# Instructions for the task
Could you retype, exactly and with no pictures, only the lines from the first line of the records below through the line that contains "yosh oilalar, shu jumladan, 30 yoshd"?

# Records for the exercise
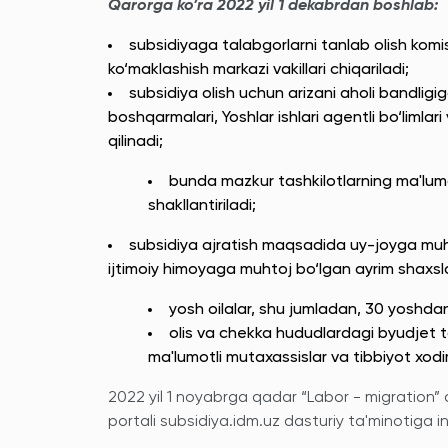
Qarorga ko’ra 2022 yil 1 dekabrdan boshlab:
subsidiyaga talabgorlarni tanlab olish komiss
ko‘maklashish markazi vakillari chiqariladi;
subsidiya olish uchun arizani aholi bandligi
boshqarmalari, Yoshlar ishlari agentli bo‘limlar
qilinadi;
bunda mazkur tashkilotlarning ma'lumo
shakllantiriladi;
subsidiya ajratish maqsadida uy-joyga muhto
ijtimoiy himoyaga muhtoj bo‘lgan ayrim shaxslar
yosh oilalar, shu jumladan, 30 yoshd
olis va chekka hududlardagi byudjet t
ma'lumotli mutaxassislar va tibbiyot xodim
2022 yil 1 noyabrga qadar “Labor - migration” d
portali subsidiya.idm.uz dasturiy ta'minotiga in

# Exercise output
Qarorga ko’ra 2022 yil 1 dekabrdan boshlab:
subsidiyaga talabgorlarni tanlab olish komiss
ko‘maklashish markazi vakillari chiqariladi;
subsidiya olish uchun arizani aholi bandligi
boshqarmalari, Yoshlar ishlari agentli bo‘limlar
qilinadi;
bunda mazkur tashkilotlarning ma'lumo
shakllantiriladi;
subsidiya ajratish maqsadida uy-joyga muhto
ijtimoiy himoyaga muhtoj bo‘lgan ayrim shaxslar
yosh oilalar, shu jumladan, 30 yoshd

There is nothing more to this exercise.